Valentine achève de vider son coffre de cèdre sur un fauteuil quand je lui sers ma statistique, comme argument anti-grand-ménage. Elle rétorque, en lançant un tricot sur sa pile: «Pour arriver à ce poids-là, il devait y avoir des chaussures et des capots de chat dans le tas!». Ignorant la boutade, j’ajoute: «Imagine: ça représente 180 000 tonnes de tissus juste pour le Québec; une montagne de 55 mètres, la hauteur d’une tour de 18 étages… »

Elle reprend le chandail en disant: «Je le connais le discours de l’économie circulaire. Ma mère pratiquait la consommation raisonnable: réutiliser, recycler et réduire ses achats en se demandant si on en a vraiment besoin. Je fais tout ça quand je sors des armoires ce qui ne sert plus. Je réutilise autrement; je ne jette pas, je partage et après, je contribue à notre économie en remplaçant certains articles tout en vérifiant les provenances. Ce chandail-là, je l’ai depuis dix ans. Il a été fabriqué dans un village péruvien, pour une coopérative internationale basée à Ottawa laquelle travaillait avec l’UNICEF… L’étiquette a été pour moi un facteur décisif!

— Comme le sont qualité et prix. T’en trouves encore dans les magasins, des vêtements portant l’étiquette Fabriqué au Canada…? Ça devient rare même dans les boutiques où l’on croirait dénicher des trésors. Le mieux que j’ai trouvé, dernièrement, était identifié Conçu au Canada, réalisé en Chine.»

— «Moi j’ai vu, dans une boutique de sport, Fabriqué au Canada avec des éléments importés. Comme pour les automobiles. Mais le ‘made in China’ apporte d’autres problèmes bêtes avec les pointures: je choisis une taille moyenne et à l’essayage, c’est trop petit. La vendeuse m’a dit que ça arrive souvent parce que les femmes de Chine sont plus petites que nous et les acheteuses n’arrivent pas toujours à expliquer ces différences aux patrons de là-bas… » — «Les Chinois aussi évoluent. Ils observent partout et augmentent leurs prix; leur nombre fait qu’ils gardent le contrôle même quand les clients étrangers refont leurs calculs sur les économies à réaliser là-bas. Le communisme-capitaliste fait que le régime profite des populations qui veulent accéder à la vie moderne. Du cheap labor pas exigeant on en trouve partout: en Asie, en Afrique et même en Amérique… C’est la version moderne de l’esclavage: les pays riches y fabriquent leurs produits pour pas cher.

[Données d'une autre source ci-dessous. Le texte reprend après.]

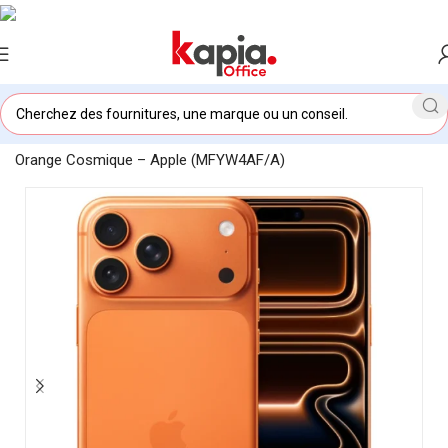
Accueil
/
KAPIA OFFICE MAROC
/
iPhone 17 Pro Max 1To
Orange Cosmique – Apple (MFYW4AF/A)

— Alors la concurrence rentable devient impossible pour les usines d’ici qui délocalisent et déménagent pour survivre, qu’ils disent. Même une signature Louis Garneau ne garantit plus que c’est québécois pure laine! La grosse vague entraîne tout le monde ailleurs et en ramène des marchandises qu’on achète sans regarder… vu que ça coûte moins cher.

— Mais ça doit être remplacé plus souvent. J’ai lu que chaque année, le Québécois s’achète 64 articles de vêtement neuf, chaussettes incluses, mais 90 pour cent de ces objets viennent de l’étranger. Comme ces achats en ligne qui vident les commerces locaux.

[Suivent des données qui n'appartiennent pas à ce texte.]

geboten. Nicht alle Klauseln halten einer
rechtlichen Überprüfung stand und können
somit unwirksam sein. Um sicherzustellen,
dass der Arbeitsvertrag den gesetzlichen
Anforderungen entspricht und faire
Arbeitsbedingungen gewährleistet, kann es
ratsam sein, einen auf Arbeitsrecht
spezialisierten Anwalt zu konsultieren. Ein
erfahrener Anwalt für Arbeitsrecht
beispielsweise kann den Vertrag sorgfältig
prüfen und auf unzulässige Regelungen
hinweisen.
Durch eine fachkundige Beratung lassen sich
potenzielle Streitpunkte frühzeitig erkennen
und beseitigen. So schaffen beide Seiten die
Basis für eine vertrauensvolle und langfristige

— Au temps des catalogues Simpson, le textile et le vêtement employaient 70 000 personnes. Denys Arcand raconte ce que c’était dans son film On est au coton1. Rien de drôle mais on a perdu la moitié de ces emplois et nos artisans peinent encore à survivre… Ma nièce qui rêvait devenir dessinatrice de mode a été bien déçue de voir que ses créations passeraient par un ordinateur et seraient réalisées… en Chine.

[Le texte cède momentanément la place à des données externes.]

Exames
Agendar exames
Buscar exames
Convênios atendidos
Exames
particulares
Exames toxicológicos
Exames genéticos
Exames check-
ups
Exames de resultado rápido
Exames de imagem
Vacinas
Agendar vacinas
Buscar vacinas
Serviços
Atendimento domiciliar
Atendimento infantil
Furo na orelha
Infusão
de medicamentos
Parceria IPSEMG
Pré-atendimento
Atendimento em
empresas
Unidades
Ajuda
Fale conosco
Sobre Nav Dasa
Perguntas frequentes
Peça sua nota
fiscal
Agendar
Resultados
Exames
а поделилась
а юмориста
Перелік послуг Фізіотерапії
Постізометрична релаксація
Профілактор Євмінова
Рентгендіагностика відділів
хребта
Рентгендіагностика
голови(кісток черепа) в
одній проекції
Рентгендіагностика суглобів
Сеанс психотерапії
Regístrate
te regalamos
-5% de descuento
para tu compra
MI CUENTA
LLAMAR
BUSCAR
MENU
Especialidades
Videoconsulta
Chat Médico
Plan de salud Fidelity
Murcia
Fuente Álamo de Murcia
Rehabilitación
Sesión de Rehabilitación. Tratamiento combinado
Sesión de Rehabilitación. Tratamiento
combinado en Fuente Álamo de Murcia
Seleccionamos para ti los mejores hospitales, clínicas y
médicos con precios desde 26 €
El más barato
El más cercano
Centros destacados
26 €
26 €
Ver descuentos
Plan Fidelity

— C’est le nouvel âge: nous entrons dans le règne des robots pour tout ce qui est manuel… Et je me demande si le ménage ne pourrait pas se faire en ligne… Mais non; en y repensant bien, je n’ai pas envie de perdre aussi ce petit contrôle sur mes affaires… Et puis, les modes finissent toutes par revenir. Mon chandail en alpaga, je le garde!»

MARTINE CORRIVAULT

¹Pour ceux que ça intéresse, le film de Denys Arcand, après avoir été interdit pendant cinq ans lors de sa sortie en 1970, est aujourd’hui encore disponible sur le site de l’ONF.